ADOC Required to Immediately Address Suicides in Prison
New Federal Court Ruling Details ADOC’s “Deliberate Indifference” to Risk of Suicide
MONTGOMERY, Ala. – Alabama’s Department of Corrections (ADOC) will be required to immediately take detailed steps to monitor people in segregation in prison and implement other preventive measures to reduce the risk of suicides, according to a U.S. District Court ruling issued over the weekend. Lawyers from ADOC had argued that immediate relief was unnecessary, asserting it would be more “efficient” for the court to wait. The court soundly rejected this this argument.
In a scathing 210-page decision, U.S. District Judge Myron Thompson ordered a number of measures, expressing serious concern that ADOC was not adhering to its own policies, even as 15 people died in 15 months by suicide. The suicide rate for Alabama’s prisons was roughly three times the national average for prisons in 2018. The court also ordered a monitor to oversee the orders are properly implemented.
The court ruling reads, “The defendants argue that they cannot prevent all suicides in ADOC. It is true that, as in the free world, not all suicides can be prevented. But this reality in no way excuses ADOC’s substantial and pervasive suicide-prevention inadequacies. Unless and until ADOC lives up to its Eighth Amendment obligations, avoidable tragedies will continue.”
“The court’s order recognized Alabama’s pervasive neglect of people with mental health issues in Alabama’s prisons that need immediate and thorough intervention,” said Maria Morris, senior supervising attorney at the Southern Poverty Law Center and lead attorney for.“While we are satisfied with the court order, it is too late to help the 15 people that have taken their own lives in Alabama’s care. We can only hope this ruling will impress upon ADOC the need to address its failings and immediately take steps to protect the lives of the people in its custody. The time has long since come for ADOC to comply with its constitutional obligations.”
In January, the Southern Poverty Law Center (Խ) and the Alabama Disabilities Advocacy Program (ADAP) asked for immediate intervention to prevent suicides in ADOC after 13 suicides had occurred in Alabama’s prisons since December 2017. Since then, there have been three more suicides in ADOC’s custody. The court’s ruling came after a two-week trial.
“At trial we showed that ADOC is, in effect, deliberately indifferent to its deliberate indifference,” said Anil Mujumdar, attorney with Zarzaur, representing the Alabama Disabilities Advocacy Program (ADAP). “That is to say as an institution, they don't care that they don't care.

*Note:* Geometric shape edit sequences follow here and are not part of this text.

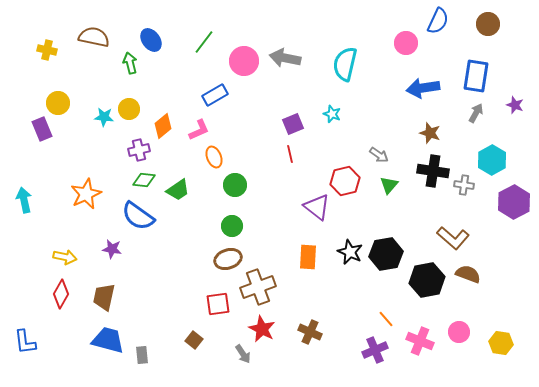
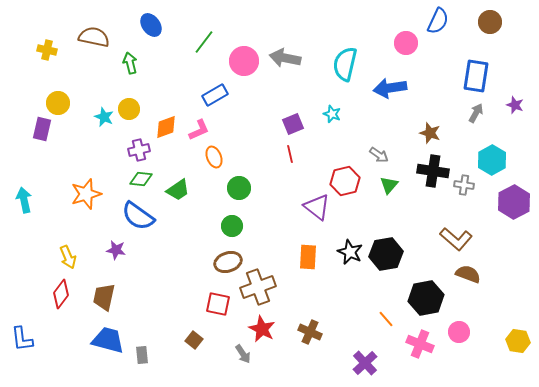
brown circle at (488, 24): moved 2 px right, 2 px up
blue ellipse at (151, 40): moved 15 px up
blue arrow at (423, 88): moved 33 px left
cyan star at (104, 117): rotated 18 degrees clockwise
orange diamond at (163, 126): moved 3 px right, 1 px down; rotated 20 degrees clockwise
purple rectangle at (42, 129): rotated 35 degrees clockwise
green diamond at (144, 180): moved 3 px left, 1 px up
green circle at (235, 185): moved 4 px right, 3 px down
orange star at (86, 194): rotated 8 degrees clockwise
brown L-shape at (453, 238): moved 3 px right, 1 px down
purple star at (112, 249): moved 4 px right, 1 px down
yellow arrow at (65, 257): moved 3 px right; rotated 55 degrees clockwise
brown ellipse at (228, 259): moved 3 px down
black hexagon at (427, 280): moved 1 px left, 18 px down
red diamond at (61, 294): rotated 8 degrees clockwise
red square at (218, 304): rotated 20 degrees clockwise
pink cross at (420, 341): moved 3 px down
blue L-shape at (25, 342): moved 3 px left, 3 px up
yellow hexagon at (501, 343): moved 17 px right, 2 px up
purple cross at (375, 350): moved 10 px left, 13 px down; rotated 20 degrees counterclockwise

Although many individuals employed with ADOC work hard every day and perform their jobs admirably, the culture of the agency needs to change completely for prison conditions to improve in Alabama.”
“For far too long, our state’s prison officials have failed to provide the most basic of mental health services. They have failed to preserve life,” said James Tucker, executive director of the Alabama Disabilities Advocacy Program. “The court’s orders make clear that state officials must value the lives of those they are entrusted to serve, and know their actions will be scrutinized by the court and the public.”
This opinion addresses only immediate relief in response to the ongoing pervasive inadequacies in ADOC’s suicide-prevention efforts and does not address solutions that will take longer to implement and will be addressed at a later date.
Judge Thompson has ordered Defendants to take many immediate steps to bring down the risk of suicide, including:
· Having adequately trained people conducting suicide risk assessments for people who are potentially suicidal;
· Placing people who are suicidal, or who are potentially suicidal but have not yet been assessed, on suicide watch;
· Reviewing suicide risk assessments to determine if the personnel conducting them are doing them appropriately;
· Following up with people released from suicide watch;
· Requiring consideration for referral to a mental health unit for people on suicide watch for extended periods;
· Limiting sending people from suicide watch to segregation;
· Enforcing ADOC’s policy of correctional officers doing rounds in segregation every 30 minutes;
· Cutting people down immediately and starting life-saving measures when staff find a person in the process of attempting suicide.
The court also ordered monitoring to ensure compliance with the order.